◆ What you have to do:
Below are some records. Write out exactly their lines from the one with "Terms Of Use" through the one with "Plant in full sun (6–8 hours daily)", and leave the pictures behind.

◆ Dataset excerpts:
BEGIN

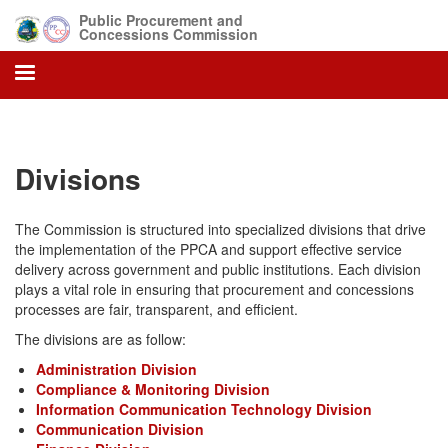
Skip
Public Procurement and
to
Concessions Commission
main
content
Divisions
The Commission is structured into specialized divisions that drive
the implementation of the PPCA and support effective service
delivery across government and public institutions. Each division
plays a vital role in ensuring that procurement and concessions
processes are fair, transparent, and efficient.
The divisions are as follow:
Administration Division
Compliance & Monitoring Division
Information Communication Technology Division
Communication Division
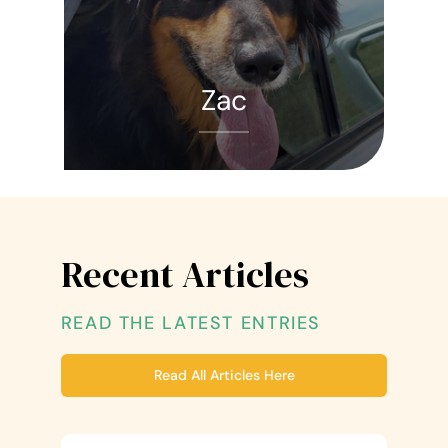
Zac
Recent Articles
READ THE LATEST ENTRIES
Read All Articles Here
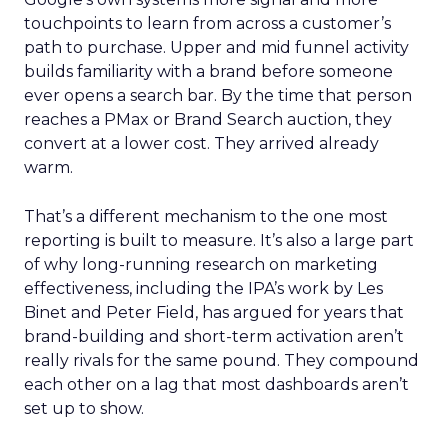
touchpoints to learn from across a customer’s
path to purchase. Upper and mid funnel activity
builds familiarity with a brand before someone
ever opens a search bar. By the time that person
reaches a PMax or Brand Search auction, they
convert at a lower cost. They arrived already
warm.
That’s a different mechanism to the one most
reporting is built to measure. It’s also a large part
of why long-running research on marketing
effectiveness, including the IPA’s work by Les
Binet and Peter Field, has argued for years that
brand-building and short-term activation aren’t
really rivals for the same pound. They compound
each other on a lag that most dashboards aren’t
set up to show.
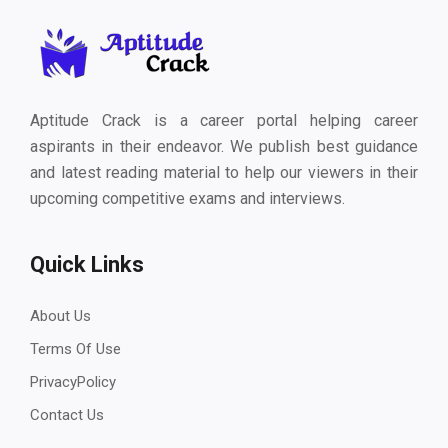
Aptitude Crack is a career portal helping career
aspirants in their endeavor. We publish best guidance
and latest reading material to help our viewers in their
upcoming competitive exams and interviews.
Quick Links
About Us
Terms Of Use
PrivacyPolicy
Contact Us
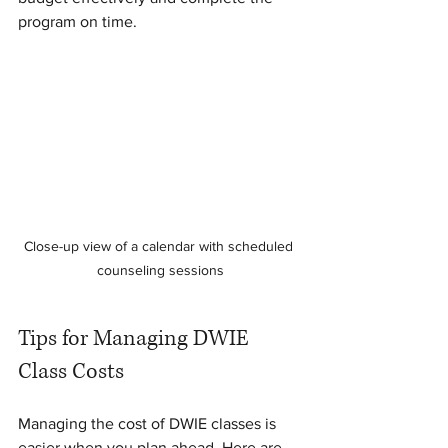
program on time.
Close-up view of a calendar with scheduled 
counseling sessions
Tips for Managing DWIE 
Class Costs
Managing the cost of DWIE classes is 
easier when you plan ahead. Here are 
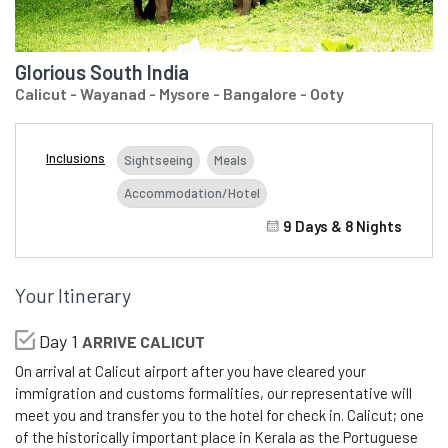
Glorious South India
Calicut - Wayanad - Mysore - Bangalore - Ooty
Inclusions
Sightseeing
Meals
Accommodation/Hotel
9 Days & 8 Nights
Your Itinerary
Day 1
ARRIVE CALICUT
On arrival at Calicut airport after you have cleared your
immigration and customs formalities, our representative will
meet you and transfer you to the hotel for check in. Calicut; one
of the historically important place in Kerala as the Portuguese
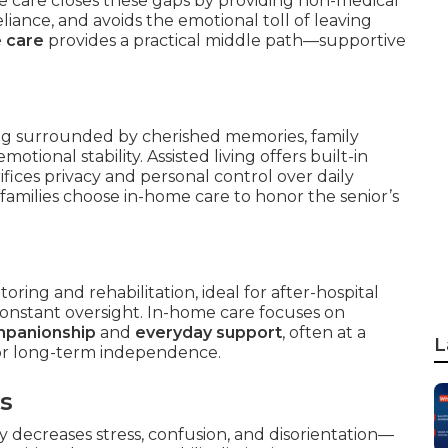
e care closes these gaps by providing non-medical
reliance, and avoids the emotional toll of leaving
 care
provides a practical middle path—supportive
ing surrounded by cherished memories, family
otional stability. Assisted living offers built-in
ifices privacy and personal control over daily
families choose in-home care to honor the senior’s
ring and rehabilitation, ideal for after-hospital
constant oversight. In-home care focuses on
mpanionship
and
everyday support
, often at a
L
for long-term independence.
rs
ly decreases stress, confusion, and disorientation—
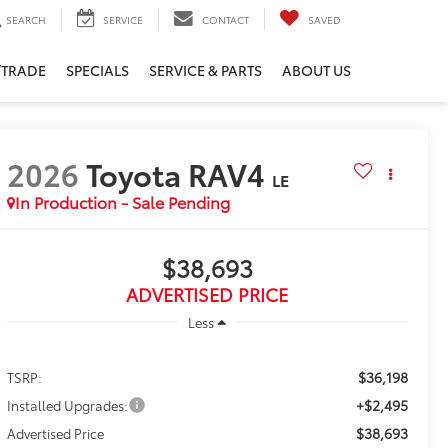
SEARCH
SERVICE
CONTACT
SAVED
/TRADE
SPECIALS
SERVICE & PARTS
ABOUT US
2026
Toyota RAV4
LE
In Production - Sale Pending
$38,693
ADVERTISED PRICE
Less
$36,198
TSRP:
+$2,495
Installed Upgrades:
$38,693
Advertised Price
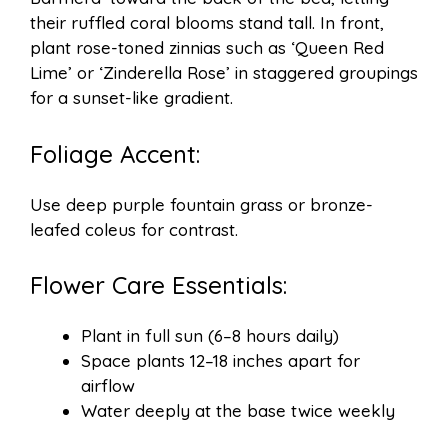
their ruffled coral blooms stand tall. In front,
plant rose-toned zinnias such as ‘Queen Red
Lime’ or ‘Zinderella Rose’ in staggered groupings
for a sunset-like gradient.
Foliage Accent:
Use deep purple fountain grass or bronze-
leafed coleus for contrast.
Flower Care Essentials:
Plant in full sun (6–8 hours daily)
Space plants 12–18 inches apart for
airflow
Water deeply at the base twice weekly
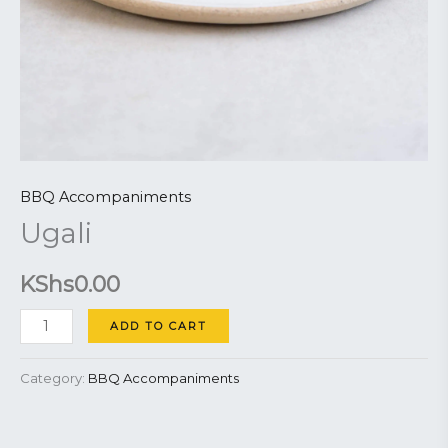
BBQ Accompaniments
Ugali
KShs
0.00
ADD TO CART
Category:
BBQ Accompaniments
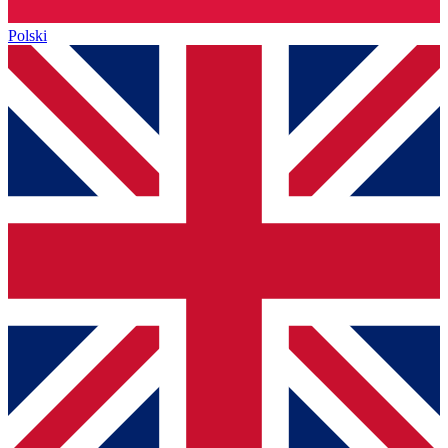
Polski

END

◆ Answer for this exercise:
Terms Of Use
PrivacyPolicy
Contact Us
program on time.
Close-up view of a calendar with scheduled 
counseling sessions
Tips for Managing DWIE 
Class Costs
Managing the cost of DWIE classes is 
easier when you plan ahead. Here are 
Glorious South India
Calicut - Wayanad - Mysore - Bangalore - Ooty
Inclusions
Sightseeing
Meals
Accommodation/Hotel
9 Days & 8 Nights
Your Itinerary
Day 1
ARRIVE CALICUT
On arrival at Calicut airport after you have cleared your
immigration and customs formalities, our representative will
meet you and transfer you to the hotel for check in. Calicut; one
of the historically important place in Kerala as the Portuguese
e care closes these gaps by providing non-medical
reliance, and avoids the emotional toll of leaving
 care
provides a practical middle path—supportive
ing surrounded by cherished memories, family
otional stability. Assisted living offers built-in
ifices privacy and personal control over daily
families choose in-home care to honor the senior’s
ring and rehabilitation, ideal for after-hospital
constant oversight. In-home care focuses on
mpanionship
and
everyday support
, often at a
L
for long-term independence.
rs
ly decreases stress, confusion, and disorientation—
SEARCH
SERVICE
CONTACT
SAVED
/TRADE
SPECIALS
SERVICE & PARTS
ABOUT US
2026
Toyota RAV4
LE
In Production - Sale Pending
$38,693
ADVERTISED PRICE
Less
$36,198
TSRP:
+$2,495
Installed Upgrades:
$38,693
Advertised Price
their ruffled coral blooms stand tall. In front,
plant rose-toned zinnias such as ‘Queen Red
Lime’ or ‘Zinderella Rose’ in staggered groupings
for a sunset-like gradient.
Foliage Accent:
Use deep purple fountain grass or bronze-
leafed coleus for contrast.
Flower Care Essentials:
Plant in full sun (6–8 hours daily)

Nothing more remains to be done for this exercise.